Creating an Equitable Work Culture Requires Intention, Clarity and Data

The San Diego Union Tribune
June 25, 2021

A man works on his computer on the first day back in the office.
(Justin Sullivan/Getty Images)
Equal workplace status means that every person values every other person’s perspective and ability to contribute.

Hassaine is on the board of the Kim Center for Social Balance and lives in Downtown San Diego. Kim is the founder of the Kim Center and lives in Allied Gardens.

We throw out words like equity, diversity and inclusion a lot in society. We see them embedded in our corporate values, our national discourse and our personal aspirations. Many of us work hard to (rightfully) champion these values in our workplaces. That said, few can articulate the impact of these values on workers’ daily lived experiences in a measurable way. That is because diversity, equity and inclusion are in fact tools. What we are really aiming for is equal status for all employees.

Equal workplace status means that every person values every other person’s perspective and ability to contribute as much as they value their own, regardless of gender, race age, level of disability, etc. The opposite of equal status is discrimination, which reflects the belief that “you have less value than I because of your race, gender, education, etc.

Employers are trying to use equity to even the playing field, diversity to get the right people in the room and inclusion to make sure those people have a voice. However, labeling equity, diversity and inclusion as our goals is falling short of the mark. It is a bit like laser-focusing on lower blood pressure, stronger muscles and good teeth as comprehensive indicators of good health instead of how a patient actually feels. Our true goal should be for all employees to feel in their bones every day that they have equal status.

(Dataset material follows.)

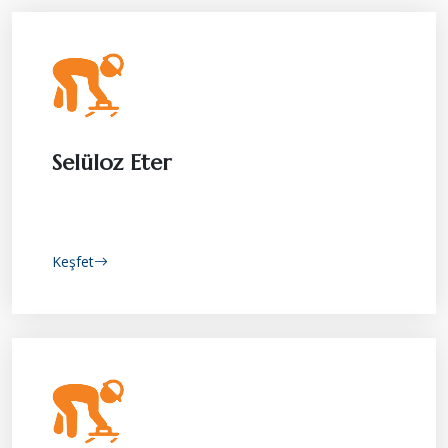
Selüloz Eter
Keşfet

That is also when companies fully benefit from an equitable culture. Large-scale research from entities such as the Peterson Institute and Accenture demonstrates that companies investing intentionally in efforts to achieve greater balance between women and men in leadership positions correlates to increased profits and net margins. Companies that promote equal status for all genders externally and internally enjoy six times the innovation mindset of companies that do not. Employees who believe they are fairly treated and compensated, as well as physically and emotionally safe, stay in their jobs longer and are more productive.

The key word is intention. However, intention requires clarity, and clarity requires data. Unfortunately, there is a major flaw in the workplace justice movement that benefits discrimination: the decades-old, scattershot approach to collecting data and defining solutions that prevents us from understanding the actual pace of progress.

Women are the largest and most impacted group and at multiple intersections: including race, ethnicity, sexual orientation, caregiving, disability and/or veteran status. Discrimination against women in the workplace perpetually shapes and normalizes policies, data, practices and attitudes that reinforce an intractable cycle of disadvantage and privilege. Author Caroline Criado Perez tells this story well in her book “Invisible Women.” Perez investigated the root causes of gender inequality at home, at work, at the doctor’s office and more by unveiling how a lot of data on women is missing in economic development, health care, education and policy.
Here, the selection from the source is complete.